Stack Developers

Appearance

Return to top
On this page

Rate Limiting

Overview

As you may or may not be aware, our API's are not intended to be re-sold, and we try to prevent this abuse in any way possible. Additionally, we try to ensure a perfect experience for all of our users by ensuring that our server resources are no being wasted on un-necessary requests.

To this end, we have implemented mechanisms that help us prevent abuse and also ensure a perfect experience for all our users.

Speed throttling

On first sense of an abuse of our API, our systems attempt to balance things our by throttling the request and response speed of the rogue API Key / Server. If the speed of which requests are coming in reduces, our systems will restore the regular request and response speeds. If the speed of which requests are coming in stays the same or increases, our system will enforce a hard stop on all API requests and Responses until the specified rate-limit time passes.

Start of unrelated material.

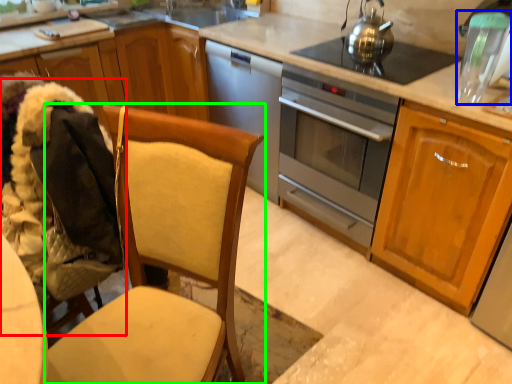 Question: Which is farther away from folding chair (highlighted by a red box)? appliance (highlighted by a blue box) or chair (highlighted by a green box)?

Choices:
 (A) appliance
 (B) chair

Answer: (A)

We are very aggressive when it comes to maintaining our system integrity. We will block api keys, ip addresses, servers, computer and even an entire account permanently to maintain this integrity.

API Key Rate Limit

We implement API Key specific rate limits in order to control abuse of our API services and ensure that they are used in accordance with our terms of use. The current standard API Key rate limit is 120 requests every minute in production and sandbox ( or 2 requests per second ). This limit can be raised or lowered by a support team member.

System Rate Limit

In addition to API Key rate limit, we also have a system rate limit that can not be overriden. All accounts, regardless of agreement are subject to this rate limit. Our system rate limit is currently set at 100 requests per minute. This means, every account is subject to a maximum of 200 requests every minute. This rate limit is subject to change. Any changes made will be communicated to whatever email address we have on file.

TIP

A system rate limit is applied to the request originating server.

Once a limit has reached, all subsequent API calls will return a 429 status code until the timeframe passes. After then, requests can continue to be received as normal.